Primary aldosteronism consists of a heterogeneous group of disorders characterized by mineralocorticoid hypertension coexisting with anatomical abnormalities of the adrenal glands. Surgically curable forms of primary aldosteronism include unilateral aldosterone-producing adenoma (APA, or Conn syndrome), unilateral adrenal hyperplasia, and, rarely, aldosterone-producing carcinoma. Surgical cure (with adrenalectomy) is associated with younger age and shorter duration of hypertension, observations which emphasize the importance of early identification. Those with bilateral adrenal abnormalities – either adenomas or hyperplasia – are not surgically curable. A rare form of non-primary aldosteronism, glucocorticoid remediable aldosteronism (GRA), is an autosomal dominant familial condition that is characterized by excess aldosterone production which is suppressible by exogenous steroids. This disorder is not surgically curable.
Primary aldosteronism may be the most common curable endocrine form of hypertension, present in as many as 5 to 15% of patients with elevated blood pressure. The classic clinical features are hypertension, hypokalemia, suppressed plasma renin activity, excessive urinary potassium excretion, hypernatremia, and metabolic alkalosis. Manifestation of each of these features is variable, and even hypokalemia, once thought of as the sine qua non for diagnosing aldosterone excess, may be initially absent in as many as 25–50% of patients. Diagnosis is made by demonstrating biochemical and hormonal abnormalities, followed by computerized tomography (CT) or magnetic resonance imaging (MRI) of the adrenal glands (helpful in differentiating an adenoma from hyperplasia). If an adenoma is detected, radiologic imaging may be followed by adrenal vein sampling to document unilateral aldosterone secretion prior to surgery. Surgery is indicated for unilateral disease, with a cure rate of about 65%, and an improvement in an additional 33%. Medical therapy with aldosterone blockade (in nonpregnant individuals) is usually effective for patients with hyperplasia, although high doses may be necessary. Calcium-channel blockers have also been reported to be effective.

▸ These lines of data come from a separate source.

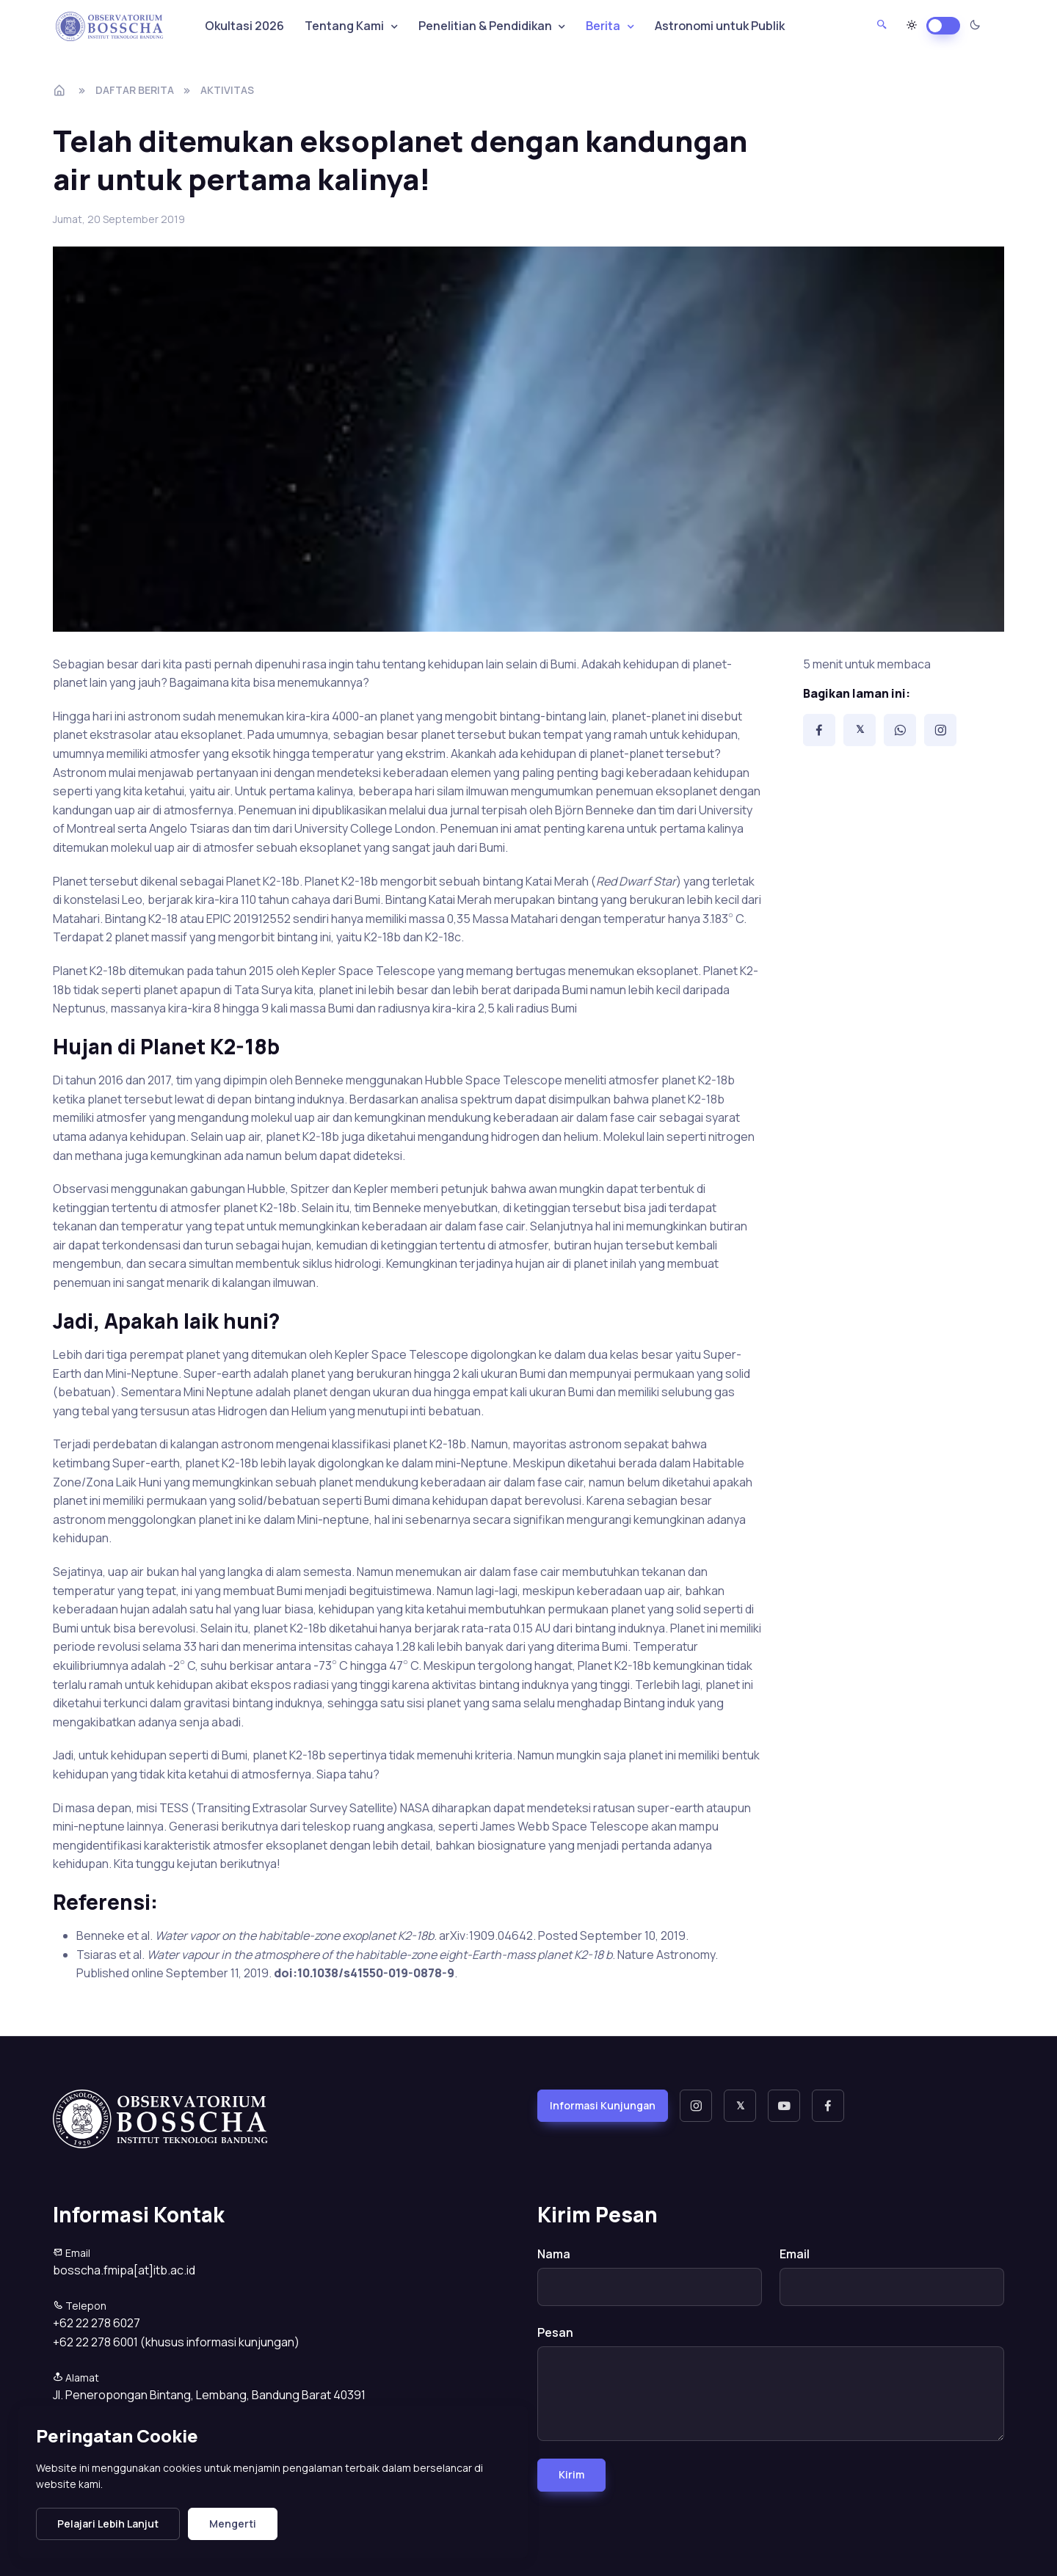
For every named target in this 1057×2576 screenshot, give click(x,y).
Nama (553, 2254)
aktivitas (227, 90)
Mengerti (232, 2524)
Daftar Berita (134, 90)
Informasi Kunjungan (602, 2105)
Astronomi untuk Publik (720, 26)
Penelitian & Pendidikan (485, 26)
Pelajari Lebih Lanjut (108, 2524)
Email (795, 2254)
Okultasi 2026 (244, 26)
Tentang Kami (344, 26)
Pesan (555, 2332)
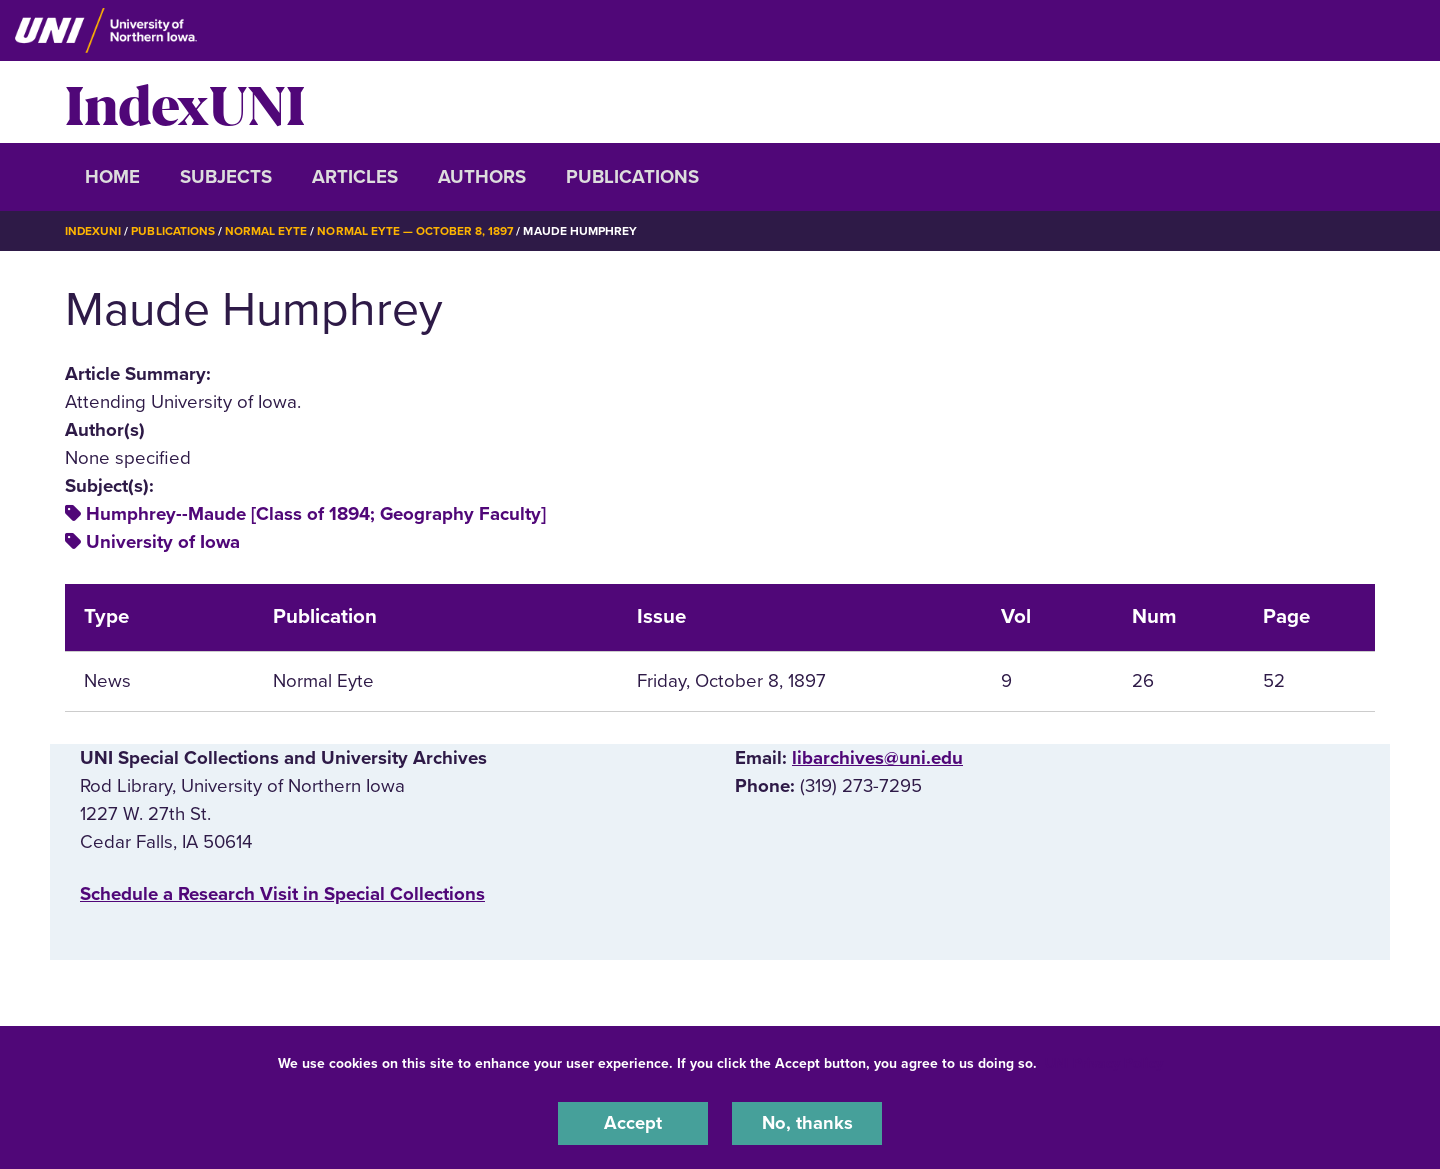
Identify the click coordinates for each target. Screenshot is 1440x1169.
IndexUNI (185, 102)
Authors (482, 177)
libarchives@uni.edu (877, 757)
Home (112, 177)
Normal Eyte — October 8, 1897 (416, 231)
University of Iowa (163, 542)
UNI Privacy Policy (1104, 1062)
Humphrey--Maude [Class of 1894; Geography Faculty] (316, 514)
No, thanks (807, 1123)
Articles (355, 177)
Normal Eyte (267, 231)
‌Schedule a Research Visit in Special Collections (282, 894)
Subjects (226, 177)
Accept (633, 1123)
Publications (632, 177)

There are a number of case reports describing primary aldosteronism in pregnancy. Some of these have been complicated by considerable morbidity, including severe hypertension, hypokalemia, preeclampsia, and poor fetal outcome, but there are also instances where hypertension and hypokalemia have been ameliorated during gestation. It is hypothesized that such improvement, when it occurs, is a consequence of the high levels of progesterone which antagonize the actions of aldosterone.
Primary aldosteronism may be difficult to diagnose in pregnant women because of the marked alterations in the renin–angiotensin–aldosterone system that occur in normal pregnancy. Both renin and aldosterone production are markedly increased, with a five-fold increase in urine aldosterone excretion compared to that observed in nonpregnant patients with primary aldosteronism. Moreover, mild hypokalemia is not unusual in the course of a normal pregnancy. Greater degrees of hypokalemia (≤3 mEq/L), however, are unusual and should be investigated. In one case involving a pregnant women with an aldosteronoma, reported by us ( Fig. 18.2 ), plasma renin activity was not totally suppressed, but became undetectable postpartum. Her plasma renin levels, however, were approximately one-third to one-half of those routinely observed in other pregnant women with essential hypertension. Her urinary aldosterone excretion was well above the increases recorded in most women with uncomplicated gestations.